(Excerpts from a dataset)
===============

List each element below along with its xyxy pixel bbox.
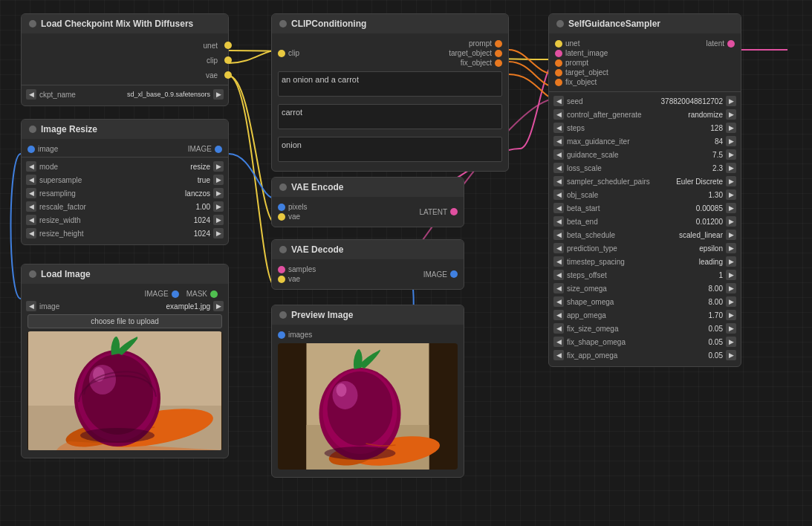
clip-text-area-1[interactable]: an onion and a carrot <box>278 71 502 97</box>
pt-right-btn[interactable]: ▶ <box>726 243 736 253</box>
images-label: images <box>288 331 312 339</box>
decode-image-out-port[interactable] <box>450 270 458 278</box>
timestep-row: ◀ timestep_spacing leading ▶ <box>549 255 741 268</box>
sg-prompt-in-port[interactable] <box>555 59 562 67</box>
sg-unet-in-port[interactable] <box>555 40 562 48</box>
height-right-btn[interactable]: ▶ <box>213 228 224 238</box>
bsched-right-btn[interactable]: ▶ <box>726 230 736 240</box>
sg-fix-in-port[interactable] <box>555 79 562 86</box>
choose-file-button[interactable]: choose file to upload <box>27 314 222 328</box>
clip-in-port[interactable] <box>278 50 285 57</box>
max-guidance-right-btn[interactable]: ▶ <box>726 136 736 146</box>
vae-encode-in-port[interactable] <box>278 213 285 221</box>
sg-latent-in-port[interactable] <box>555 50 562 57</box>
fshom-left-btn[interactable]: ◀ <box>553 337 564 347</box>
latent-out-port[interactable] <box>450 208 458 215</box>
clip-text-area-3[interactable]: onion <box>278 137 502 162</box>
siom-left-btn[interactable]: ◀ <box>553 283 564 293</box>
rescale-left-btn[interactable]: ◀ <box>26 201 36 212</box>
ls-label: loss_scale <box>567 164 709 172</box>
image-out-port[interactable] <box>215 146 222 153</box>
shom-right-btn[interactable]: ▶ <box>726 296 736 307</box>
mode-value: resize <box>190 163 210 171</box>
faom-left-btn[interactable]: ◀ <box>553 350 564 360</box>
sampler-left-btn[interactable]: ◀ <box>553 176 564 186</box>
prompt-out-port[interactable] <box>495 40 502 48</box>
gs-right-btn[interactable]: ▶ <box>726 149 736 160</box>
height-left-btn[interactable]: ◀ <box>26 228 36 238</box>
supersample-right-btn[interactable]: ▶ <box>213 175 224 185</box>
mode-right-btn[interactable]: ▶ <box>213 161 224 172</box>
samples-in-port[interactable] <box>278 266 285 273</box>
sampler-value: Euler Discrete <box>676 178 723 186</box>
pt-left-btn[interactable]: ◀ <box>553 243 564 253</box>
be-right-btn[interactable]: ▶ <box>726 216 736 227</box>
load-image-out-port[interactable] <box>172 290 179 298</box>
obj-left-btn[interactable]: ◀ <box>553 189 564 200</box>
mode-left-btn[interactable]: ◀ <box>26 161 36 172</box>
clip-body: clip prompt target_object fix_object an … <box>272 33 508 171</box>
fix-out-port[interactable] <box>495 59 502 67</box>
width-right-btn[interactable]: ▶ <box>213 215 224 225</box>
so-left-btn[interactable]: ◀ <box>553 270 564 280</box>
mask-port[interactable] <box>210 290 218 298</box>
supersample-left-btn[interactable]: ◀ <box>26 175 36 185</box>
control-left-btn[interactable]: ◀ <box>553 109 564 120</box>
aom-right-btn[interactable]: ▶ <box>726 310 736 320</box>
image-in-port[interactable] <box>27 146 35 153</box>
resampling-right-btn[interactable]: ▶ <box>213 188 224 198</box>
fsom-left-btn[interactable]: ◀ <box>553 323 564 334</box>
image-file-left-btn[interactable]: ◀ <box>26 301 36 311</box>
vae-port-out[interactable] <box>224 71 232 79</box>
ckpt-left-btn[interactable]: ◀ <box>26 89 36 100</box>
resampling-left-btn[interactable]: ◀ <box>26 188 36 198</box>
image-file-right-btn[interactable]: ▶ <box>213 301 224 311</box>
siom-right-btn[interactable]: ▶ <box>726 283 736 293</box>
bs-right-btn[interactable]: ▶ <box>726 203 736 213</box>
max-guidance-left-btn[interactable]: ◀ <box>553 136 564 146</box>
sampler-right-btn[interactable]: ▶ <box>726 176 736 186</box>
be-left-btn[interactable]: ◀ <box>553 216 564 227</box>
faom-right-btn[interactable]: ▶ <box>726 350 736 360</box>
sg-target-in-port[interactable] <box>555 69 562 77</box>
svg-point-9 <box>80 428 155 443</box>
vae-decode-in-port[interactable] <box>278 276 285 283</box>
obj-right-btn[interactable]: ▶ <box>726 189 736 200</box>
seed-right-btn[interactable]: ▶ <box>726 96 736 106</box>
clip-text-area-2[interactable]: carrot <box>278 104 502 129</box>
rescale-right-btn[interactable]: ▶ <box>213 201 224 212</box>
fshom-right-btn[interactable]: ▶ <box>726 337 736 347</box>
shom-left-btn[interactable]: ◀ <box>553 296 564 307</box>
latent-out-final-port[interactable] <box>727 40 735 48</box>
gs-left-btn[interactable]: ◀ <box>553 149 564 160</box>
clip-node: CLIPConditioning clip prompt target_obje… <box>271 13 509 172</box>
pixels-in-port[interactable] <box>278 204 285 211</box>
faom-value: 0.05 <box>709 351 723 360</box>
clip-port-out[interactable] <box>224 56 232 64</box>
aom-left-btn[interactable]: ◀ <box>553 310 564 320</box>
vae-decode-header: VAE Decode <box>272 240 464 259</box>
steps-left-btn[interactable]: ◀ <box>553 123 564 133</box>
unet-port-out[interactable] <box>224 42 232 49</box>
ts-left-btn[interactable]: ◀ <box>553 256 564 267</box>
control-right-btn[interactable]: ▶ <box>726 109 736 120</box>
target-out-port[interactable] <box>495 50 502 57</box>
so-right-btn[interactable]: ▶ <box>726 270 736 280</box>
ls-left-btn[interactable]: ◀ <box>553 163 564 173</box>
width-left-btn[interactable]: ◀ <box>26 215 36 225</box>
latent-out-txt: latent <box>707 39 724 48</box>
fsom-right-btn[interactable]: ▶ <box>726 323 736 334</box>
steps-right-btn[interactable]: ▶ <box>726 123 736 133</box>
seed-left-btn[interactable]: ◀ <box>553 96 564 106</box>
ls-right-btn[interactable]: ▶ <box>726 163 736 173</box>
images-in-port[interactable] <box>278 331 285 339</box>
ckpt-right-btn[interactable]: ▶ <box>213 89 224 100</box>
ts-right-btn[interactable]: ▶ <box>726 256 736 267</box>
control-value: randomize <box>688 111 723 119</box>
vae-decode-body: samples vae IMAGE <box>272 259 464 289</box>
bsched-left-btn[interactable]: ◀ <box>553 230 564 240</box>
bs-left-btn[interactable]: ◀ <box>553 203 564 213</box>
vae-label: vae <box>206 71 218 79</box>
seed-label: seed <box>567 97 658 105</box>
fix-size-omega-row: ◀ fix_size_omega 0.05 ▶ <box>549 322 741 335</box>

===============

- What this task involves -
Only the text of the entries above, transcribed exactly, should be given; leave out pictures.

- Worked solution -
List each element below along with its xyxy pixel bbox.
clip-text-area-1[interactable]: an onion and a carrot <box>278 71 502 97</box>
pt-right-btn[interactable]: ▶ <box>726 243 736 253</box>
images-label: images <box>288 331 312 339</box>
decode-image-out-port[interactable] <box>450 270 458 278</box>
timestep-row: ◀ timestep_spacing leading ▶ <box>549 255 741 268</box>
sg-prompt-in-port[interactable] <box>555 59 562 67</box>
sg-unet-in-port[interactable] <box>555 40 562 48</box>
height-right-btn[interactable]: ▶ <box>213 228 224 238</box>
bsched-right-btn[interactable]: ▶ <box>726 230 736 240</box>
sg-fix-in-port[interactable] <box>555 79 562 86</box>
choose-file-button[interactable]: choose file to upload <box>27 314 222 328</box>
clip-in-port[interactable] <box>278 50 285 57</box>
max-guidance-right-btn[interactable]: ▶ <box>726 136 736 146</box>
vae-encode-in-port[interactable] <box>278 213 285 221</box>
sg-latent-in-port[interactable] <box>555 50 562 57</box>
fshom-left-btn[interactable]: ◀ <box>553 337 564 347</box>
latent-out-port[interactable] <box>450 208 458 215</box>
clip-text-area-3[interactable]: onion <box>278 137 502 162</box>
siom-left-btn[interactable]: ◀ <box>553 283 564 293</box>
rescale-left-btn[interactable]: ◀ <box>26 201 36 212</box>
ls-label: loss_scale <box>567 164 709 172</box>
image-out-port[interactable] <box>215 146 222 153</box>
shom-right-btn[interactable]: ▶ <box>726 296 736 307</box>
mode-value: resize <box>190 163 210 171</box>
faom-left-btn[interactable]: ◀ <box>553 350 564 360</box>
sampler-left-btn[interactable]: ◀ <box>553 176 564 186</box>
prompt-out-port[interactable] <box>495 40 502 48</box>
gs-right-btn[interactable]: ▶ <box>726 149 736 160</box>
height-left-btn[interactable]: ◀ <box>26 228 36 238</box>
supersample-right-btn[interactable]: ▶ <box>213 175 224 185</box>
mode-right-btn[interactable]: ▶ <box>213 161 224 172</box>
samples-in-port[interactable] <box>278 266 285 273</box>
sampler-value: Euler Discrete <box>676 178 723 186</box>
pt-left-btn[interactable]: ◀ <box>553 243 564 253</box>
be-right-btn[interactable]: ▶ <box>726 216 736 227</box>
load-image-out-port[interactable] <box>172 290 179 298</box>
obj-left-btn[interactable]: ◀ <box>553 189 564 200</box>
mode-left-btn[interactable]: ◀ <box>26 161 36 172</box>
clip-body: clip prompt target_object fix_object an … <box>272 33 508 171</box>
fix-out-port[interactable] <box>495 59 502 67</box>
width-right-btn[interactable]: ▶ <box>213 215 224 225</box>
so-left-btn[interactable]: ◀ <box>553 270 564 280</box>
mask-port[interactable] <box>210 290 218 298</box>
supersample-left-btn[interactable]: ◀ <box>26 175 36 185</box>
control-left-btn[interactable]: ◀ <box>553 109 564 120</box>
aom-right-btn[interactable]: ▶ <box>726 310 736 320</box>
image-in-port[interactable] <box>27 146 35 153</box>
resampling-right-btn[interactable]: ▶ <box>213 188 224 198</box>
fsom-left-btn[interactable]: ◀ <box>553 323 564 334</box>
image-file-left-btn[interactable]: ◀ <box>26 301 36 311</box>
vae-port-out[interactable] <box>224 71 232 79</box>
ckpt-left-btn[interactable]: ◀ <box>26 89 36 100</box>
resampling-left-btn[interactable]: ◀ <box>26 188 36 198</box>
image-file-right-btn[interactable]: ▶ <box>213 301 224 311</box>
siom-right-btn[interactable]: ▶ <box>726 283 736 293</box>
bs-right-btn[interactable]: ▶ <box>726 203 736 213</box>
max-guidance-left-btn[interactable]: ◀ <box>553 136 564 146</box>
sampler-right-btn[interactable]: ▶ <box>726 176 736 186</box>
be-left-btn[interactable]: ◀ <box>553 216 564 227</box>
faom-right-btn[interactable]: ▶ <box>726 350 736 360</box>
sg-target-in-port[interactable] <box>555 69 562 77</box>
svg-point-9 <box>80 428 155 443</box>
vae-decode-in-port[interactable] <box>278 276 285 283</box>
obj-right-btn[interactable]: ▶ <box>726 189 736 200</box>
seed-right-btn[interactable]: ▶ <box>726 96 736 106</box>
clip-text-area-2[interactable]: carrot <box>278 104 502 129</box>
rescale-right-btn[interactable]: ▶ <box>213 201 224 212</box>
fshom-right-btn[interactable]: ▶ <box>726 337 736 347</box>
shom-left-btn[interactable]: ◀ <box>553 296 564 307</box>
latent-out-final-port[interactable] <box>727 40 735 48</box>
gs-left-btn[interactable]: ◀ <box>553 149 564 160</box>
clip-node: CLIPConditioning clip prompt target_obje… <box>271 13 509 172</box>
pixels-in-port[interactable] <box>278 204 285 211</box>
faom-value: 0.05 <box>709 351 723 360</box>
clip-port-out[interactable] <box>224 56 232 64</box>
aom-left-btn[interactable]: ◀ <box>553 310 564 320</box>
vae-decode-header: VAE Decode <box>272 240 464 259</box>
steps-left-btn[interactable]: ◀ <box>553 123 564 133</box>
unet-port-out[interactable] <box>224 42 232 49</box>
ts-left-btn[interactable]: ◀ <box>553 256 564 267</box>
control-right-btn[interactable]: ▶ <box>726 109 736 120</box>
target-out-port[interactable] <box>495 50 502 57</box>
so-right-btn[interactable]: ▶ <box>726 270 736 280</box>
ls-left-btn[interactable]: ◀ <box>553 163 564 173</box>
width-left-btn[interactable]: ◀ <box>26 215 36 225</box>
latent-out-txt: latent <box>707 39 724 48</box>
fsom-right-btn[interactable]: ▶ <box>726 323 736 334</box>
steps-right-btn[interactable]: ▶ <box>726 123 736 133</box>
seed-left-btn[interactable]: ◀ <box>553 96 564 106</box>
ls-right-btn[interactable]: ▶ <box>726 163 736 173</box>
images-in-port[interactable] <box>278 331 285 339</box>
ckpt-right-btn[interactable]: ▶ <box>213 89 224 100</box>
ts-right-btn[interactable]: ▶ <box>726 256 736 267</box>
control-value: randomize <box>688 111 723 119</box>
vae-decode-body: samples vae IMAGE <box>272 259 464 289</box>
bsched-left-btn[interactable]: ◀ <box>553 230 564 240</box>
bs-left-btn[interactable]: ◀ <box>553 203 564 213</box>
vae-label: vae <box>206 71 218 79</box>
seed-label: seed <box>567 97 658 105</box>
fix-size-omega-row: ◀ fix_size_omega 0.05 ▶ <box>549 322 741 335</box>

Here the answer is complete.